Choose some integer A>2 and define the sequences:

```  U[0]=0, U[1]=1, U[j]=AU[j-1]-U[j-2]
V[0]=2, V[1]=A, V[j]=AV[j-1]-V[j-2]
```

where all operations are performed modulo N.

Then any odd prime p divides both gcd(N,U[M]) and gcd(N,V[M]-2) whenever M is a multiple of p-(D/p), where D=A^2-4 and (D/p) is the Jacobi symbol. We require that (D/p) be -1, that is, D should be a quadratic non-residue modulo p. But as we don't know p beforehand, more than one value of A may be required before finding a solution. If (D/p)=1, this algorithm degenerates into a slow version of Pollard's p-1 algorithm. The values of M used are successive factorials.

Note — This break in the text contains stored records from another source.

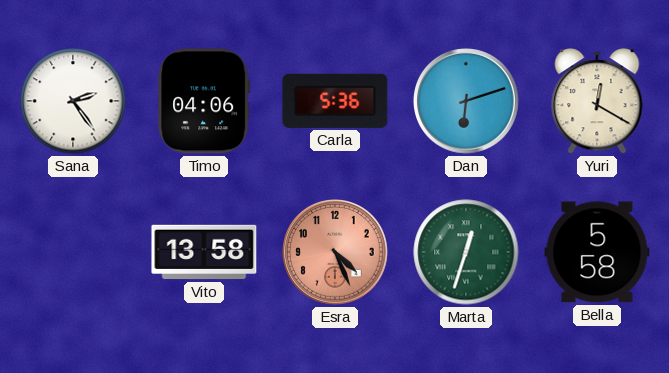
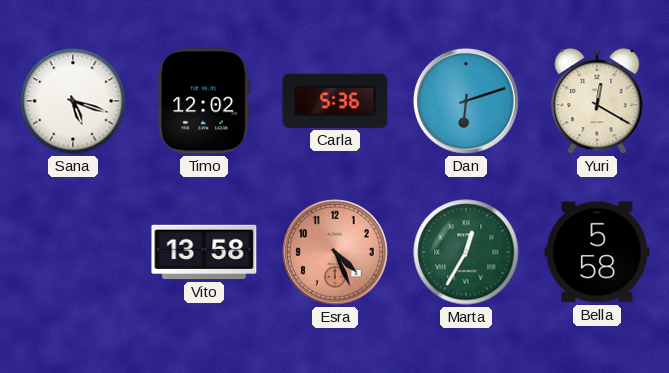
Sana: 2:24 -> 5:18
Timo: 04:06 -> 12:02
Marta: 12:33 -> 12:35
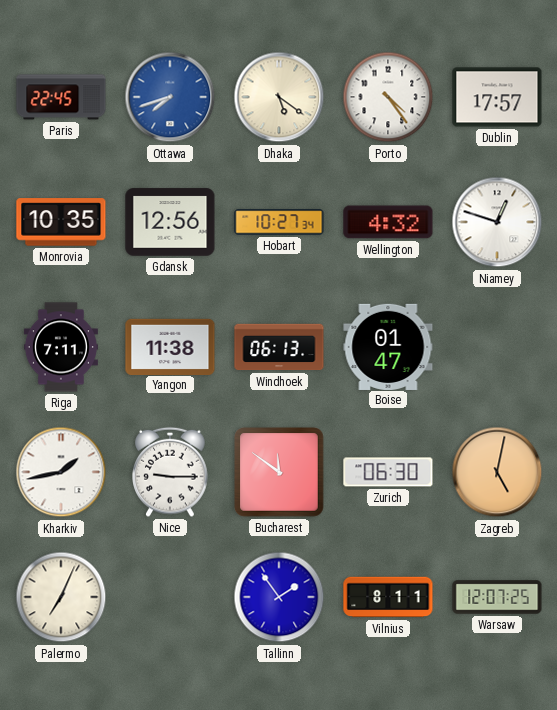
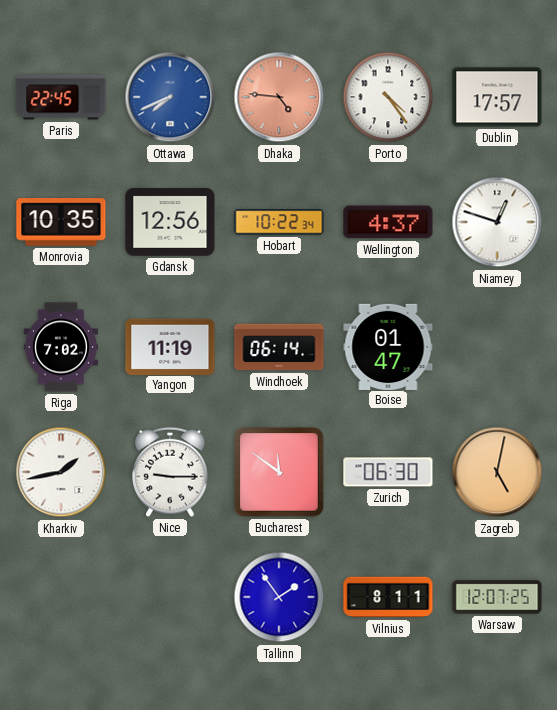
Ottawa: 7:42 -> 7:41
Dhaka: 5:21 -> 4:46
Dhaka dial: cream -> salmon
Hobart: 10:27 -> 10:22
Wellington: 4:32 -> 4:37
Riga: 7:11 -> 7:02
Yangon: 11:38 -> 11:19
Windhoek: 06:13 -> 06:14
Palermo: 7:04 -> none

The elements of the Lucas sequence (A,B) are defined by:

```  U[0]=0, U[1]=1, U[j]=AU[j-1]-BU[j-2]
V[0]=2, V[1]=A, V[j]=AV[j-1]-BV[j-2]
```

and it can be shown that:

```  U[2j]=U[j]V[j]
U[2j+1]=U[j+1]V[j]-B^j
V[2j]=V[j]^2-2B^j
V[2j+1]=V[j+1]V[j]-AB^j
```

This implies that U[i] and V[i] can be calculated in O(log i) steps.

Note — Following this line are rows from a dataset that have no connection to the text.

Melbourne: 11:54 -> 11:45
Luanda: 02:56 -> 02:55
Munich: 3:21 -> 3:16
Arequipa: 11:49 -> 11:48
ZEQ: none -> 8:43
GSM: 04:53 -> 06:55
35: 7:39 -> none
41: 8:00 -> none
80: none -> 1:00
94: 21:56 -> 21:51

For the P+1 algorithm, B=1 and we don't use the elements U[j], and all operations are performed modulo N. So:

```  V[2j]=V[j]^2-2
V[2j+1]=V[j+1]V[j]-A
```

and the calculation of V[M] becomes:

```  x=A             /* V[j]=V[1]   */
y=(A^2-2)%N     /* V[j+1]=V[2] */
for each bit of M to the right of the most significant bit
if the bit is 1
x=(x*y-a)%N /* V[2j+1] */
y=(y^2-2)%N /* V[2j+2] */
else
y=(x*y-a)%N /* V[2j+1] */
x=(x^2-2)%N /* V[2j]   */
V[M]=x
```

This is similar to "left-to-right" exponentiation:

```  V^(2j)=(V^j)^2
V^(2j+1)=V(V^j)^2
```

where the calculation of V^M is:

```  result=V
for each bit of M to the right of the most significant bit
result=result*result
if the bit is 1
result=result*V
```

The following code requires the Multi-Precision Integer Arithmetic package.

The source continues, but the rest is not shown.